[DATA RECORDS — start]

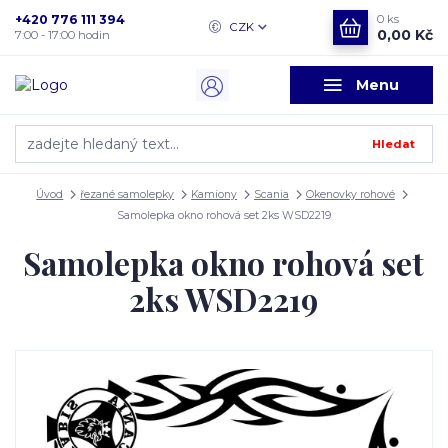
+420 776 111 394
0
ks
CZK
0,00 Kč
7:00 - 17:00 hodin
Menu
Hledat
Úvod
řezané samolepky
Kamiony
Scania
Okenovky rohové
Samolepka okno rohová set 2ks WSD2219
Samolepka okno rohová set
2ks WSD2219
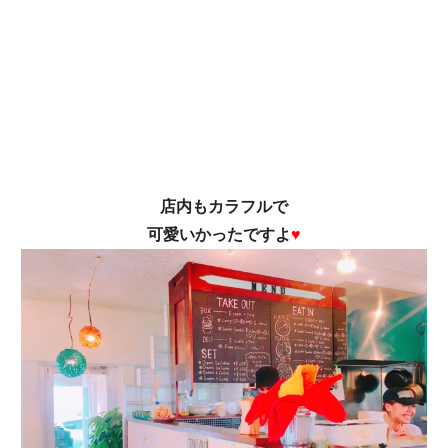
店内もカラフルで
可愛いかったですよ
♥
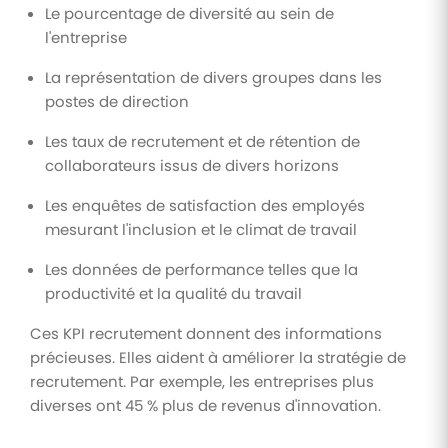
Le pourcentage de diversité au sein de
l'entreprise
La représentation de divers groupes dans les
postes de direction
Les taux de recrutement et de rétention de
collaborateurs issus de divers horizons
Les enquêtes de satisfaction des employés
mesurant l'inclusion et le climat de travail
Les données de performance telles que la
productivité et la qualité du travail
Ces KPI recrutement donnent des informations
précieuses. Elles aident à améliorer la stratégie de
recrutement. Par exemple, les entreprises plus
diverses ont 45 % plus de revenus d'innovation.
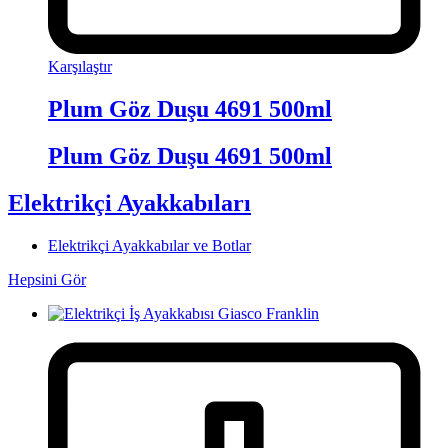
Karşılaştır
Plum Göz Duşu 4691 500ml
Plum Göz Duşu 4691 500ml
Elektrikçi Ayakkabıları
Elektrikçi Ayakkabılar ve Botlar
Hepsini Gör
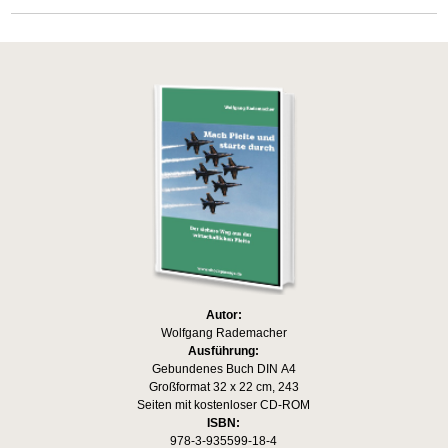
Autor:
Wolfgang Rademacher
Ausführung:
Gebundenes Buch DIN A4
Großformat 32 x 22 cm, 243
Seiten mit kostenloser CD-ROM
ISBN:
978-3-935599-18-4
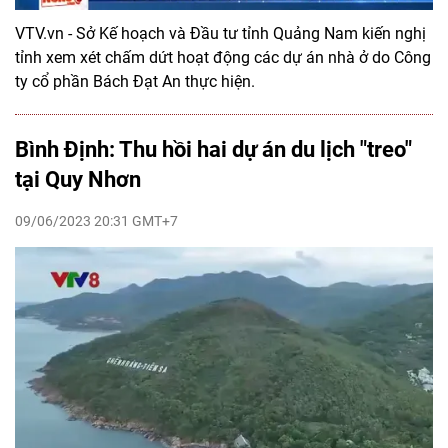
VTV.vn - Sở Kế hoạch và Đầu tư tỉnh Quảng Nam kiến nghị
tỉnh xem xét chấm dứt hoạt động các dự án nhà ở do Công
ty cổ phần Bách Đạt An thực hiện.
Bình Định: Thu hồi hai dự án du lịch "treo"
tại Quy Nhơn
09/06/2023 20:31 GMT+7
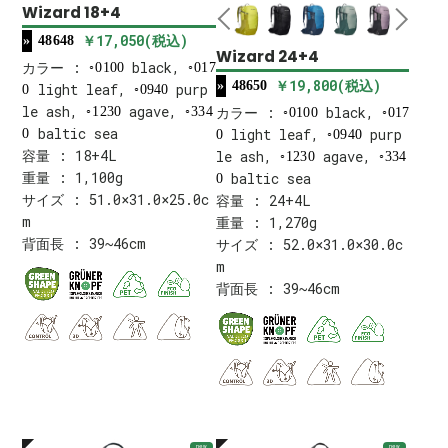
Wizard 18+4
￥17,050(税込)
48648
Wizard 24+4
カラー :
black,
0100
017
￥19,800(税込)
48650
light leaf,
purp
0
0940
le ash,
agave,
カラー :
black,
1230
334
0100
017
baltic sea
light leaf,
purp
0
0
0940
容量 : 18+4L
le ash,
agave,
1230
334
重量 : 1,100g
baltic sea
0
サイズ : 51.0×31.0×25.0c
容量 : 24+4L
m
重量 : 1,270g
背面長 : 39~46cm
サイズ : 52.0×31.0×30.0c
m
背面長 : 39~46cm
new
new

[DATA RECORDS — finish]
[DATA RECORDS — start]

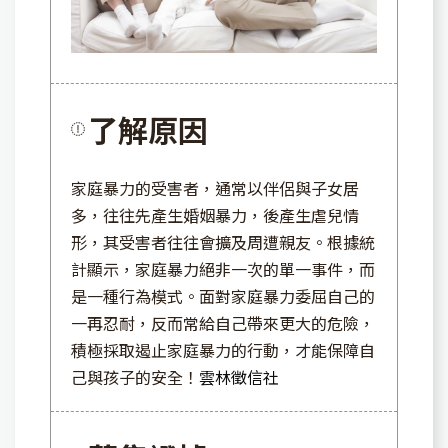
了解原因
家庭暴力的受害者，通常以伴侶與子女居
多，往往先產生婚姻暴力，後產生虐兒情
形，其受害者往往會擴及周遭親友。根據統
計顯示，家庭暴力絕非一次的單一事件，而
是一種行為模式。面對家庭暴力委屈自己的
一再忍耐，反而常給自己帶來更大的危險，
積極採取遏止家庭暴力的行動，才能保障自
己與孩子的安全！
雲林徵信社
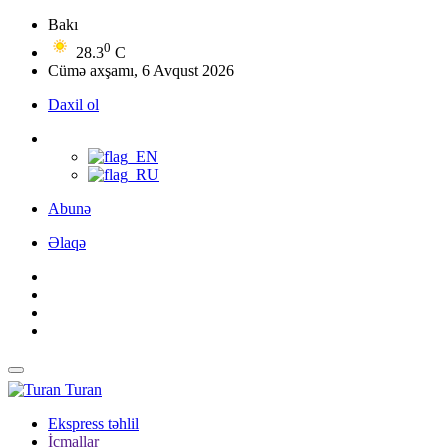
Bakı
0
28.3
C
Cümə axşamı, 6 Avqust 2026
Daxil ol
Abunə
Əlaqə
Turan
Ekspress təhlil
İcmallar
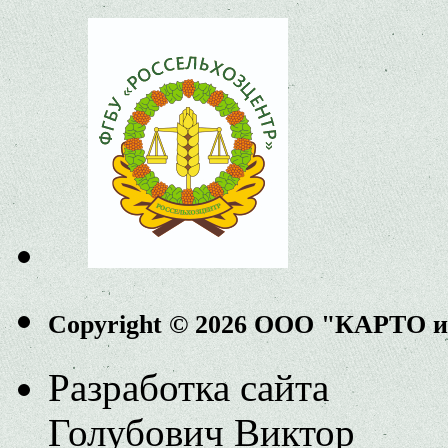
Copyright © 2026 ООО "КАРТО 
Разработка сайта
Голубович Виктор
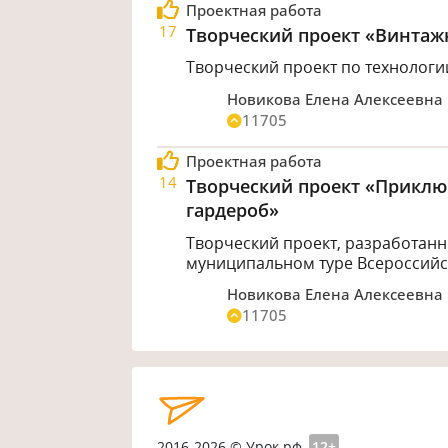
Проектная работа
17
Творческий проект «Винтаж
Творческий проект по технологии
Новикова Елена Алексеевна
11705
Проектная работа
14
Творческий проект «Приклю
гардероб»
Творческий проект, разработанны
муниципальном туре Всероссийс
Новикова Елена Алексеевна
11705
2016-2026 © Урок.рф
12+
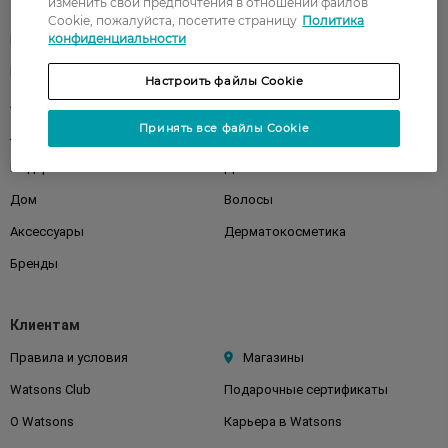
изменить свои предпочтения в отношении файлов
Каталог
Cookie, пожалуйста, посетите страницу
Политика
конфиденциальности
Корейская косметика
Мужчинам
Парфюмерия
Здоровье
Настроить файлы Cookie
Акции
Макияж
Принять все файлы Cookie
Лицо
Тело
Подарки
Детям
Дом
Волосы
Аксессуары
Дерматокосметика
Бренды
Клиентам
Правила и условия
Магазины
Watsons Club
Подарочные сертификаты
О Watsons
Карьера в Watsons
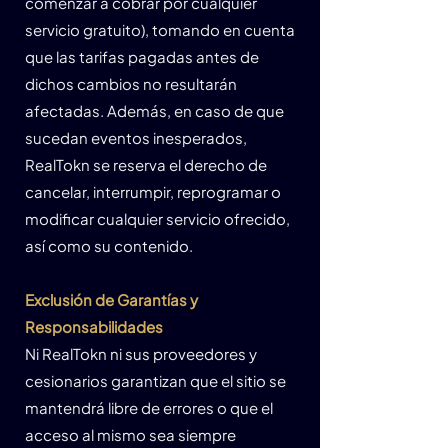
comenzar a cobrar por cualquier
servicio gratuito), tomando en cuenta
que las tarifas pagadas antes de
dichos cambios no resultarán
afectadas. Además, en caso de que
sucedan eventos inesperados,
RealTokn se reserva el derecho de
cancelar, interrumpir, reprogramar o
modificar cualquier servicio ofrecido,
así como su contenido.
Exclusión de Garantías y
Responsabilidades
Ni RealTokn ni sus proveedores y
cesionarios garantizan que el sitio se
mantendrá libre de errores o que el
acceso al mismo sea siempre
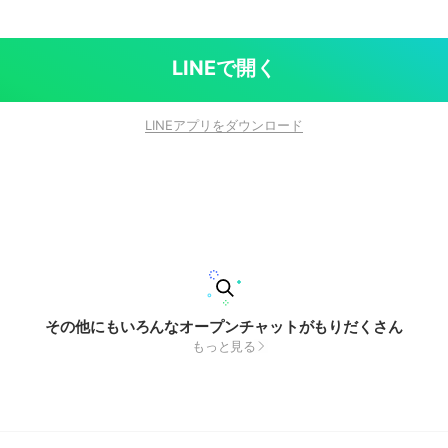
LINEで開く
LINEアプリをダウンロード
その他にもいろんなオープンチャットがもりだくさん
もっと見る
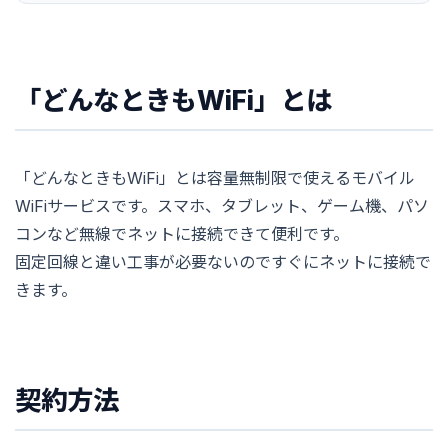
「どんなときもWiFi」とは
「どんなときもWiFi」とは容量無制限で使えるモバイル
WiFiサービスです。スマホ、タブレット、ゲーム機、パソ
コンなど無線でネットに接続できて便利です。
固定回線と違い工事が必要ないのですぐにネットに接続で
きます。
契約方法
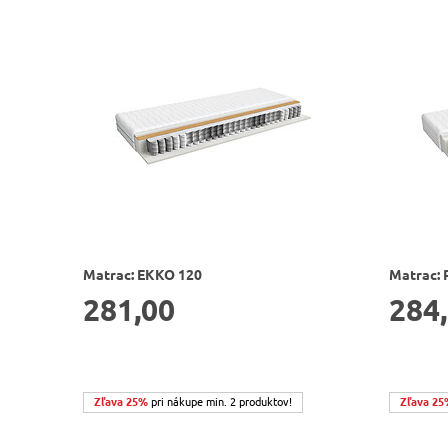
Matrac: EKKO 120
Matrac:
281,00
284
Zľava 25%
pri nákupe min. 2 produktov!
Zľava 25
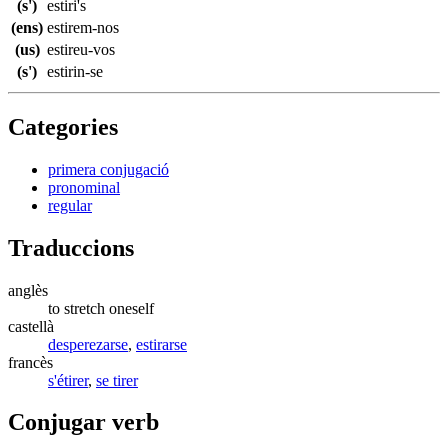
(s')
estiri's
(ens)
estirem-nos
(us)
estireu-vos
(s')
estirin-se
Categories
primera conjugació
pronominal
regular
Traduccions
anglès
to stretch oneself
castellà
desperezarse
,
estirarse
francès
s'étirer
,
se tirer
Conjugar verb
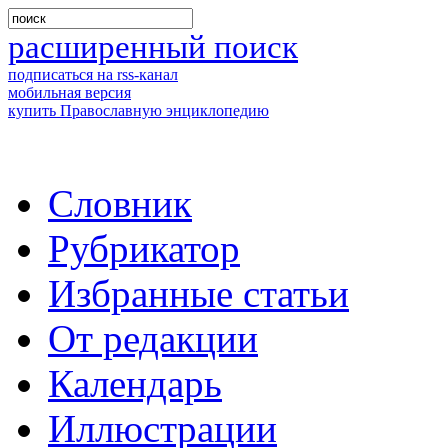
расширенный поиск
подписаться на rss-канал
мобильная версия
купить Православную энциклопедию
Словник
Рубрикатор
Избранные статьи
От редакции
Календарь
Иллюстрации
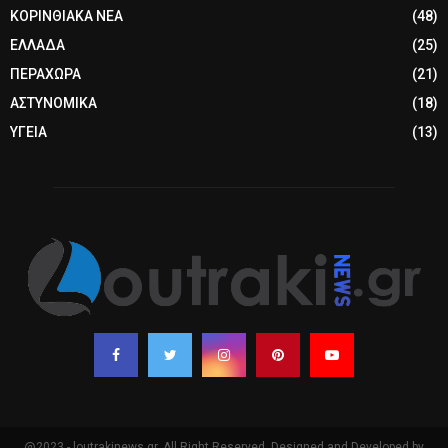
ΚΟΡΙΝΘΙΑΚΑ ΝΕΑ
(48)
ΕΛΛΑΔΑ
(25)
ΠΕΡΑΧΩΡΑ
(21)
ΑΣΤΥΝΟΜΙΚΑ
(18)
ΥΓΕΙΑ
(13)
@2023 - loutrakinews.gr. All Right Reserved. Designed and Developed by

[DATA RECORDS — finish]
[DATA RECORDS — start]

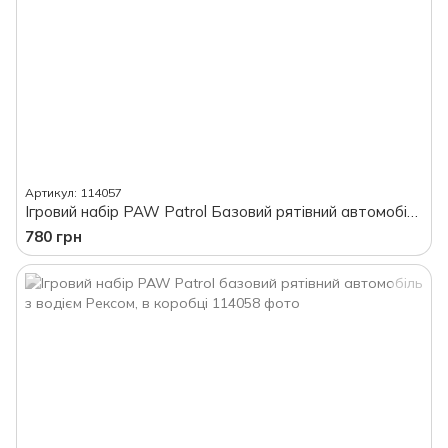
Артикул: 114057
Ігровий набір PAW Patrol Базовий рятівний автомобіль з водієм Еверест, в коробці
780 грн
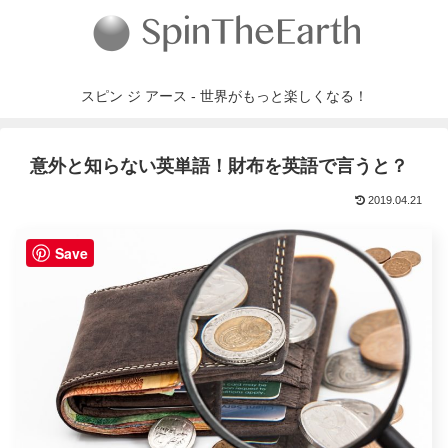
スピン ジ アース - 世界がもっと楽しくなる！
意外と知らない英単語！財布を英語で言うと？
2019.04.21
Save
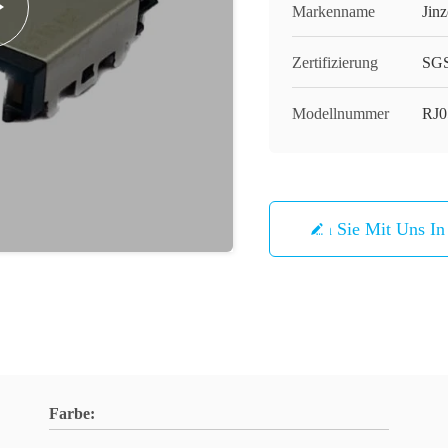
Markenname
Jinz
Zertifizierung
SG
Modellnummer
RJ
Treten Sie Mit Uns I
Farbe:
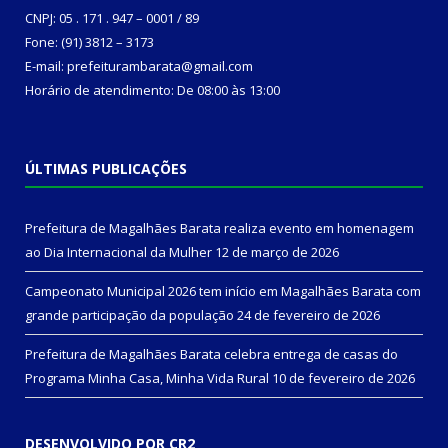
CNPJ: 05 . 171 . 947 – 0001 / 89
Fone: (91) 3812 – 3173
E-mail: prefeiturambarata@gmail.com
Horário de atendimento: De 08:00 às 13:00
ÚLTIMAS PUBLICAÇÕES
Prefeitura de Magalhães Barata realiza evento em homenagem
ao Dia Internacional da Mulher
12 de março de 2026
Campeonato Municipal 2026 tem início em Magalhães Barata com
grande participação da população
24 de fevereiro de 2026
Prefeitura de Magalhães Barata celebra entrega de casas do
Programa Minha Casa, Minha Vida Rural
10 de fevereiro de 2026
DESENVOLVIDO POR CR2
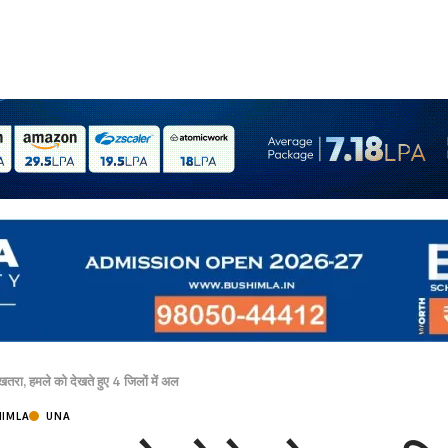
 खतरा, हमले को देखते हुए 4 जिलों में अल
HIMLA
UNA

[DATA RECORDS — finish]

▶ YOUR INSTRUCTIONS
Check every line of the data above for the string "Cookie", and copy those that have it.

▶ EXERCISE RESULT
Cookie, пожалуйста, посетите страницу
Настроить файлы Cookie
Принять все файлы Cookie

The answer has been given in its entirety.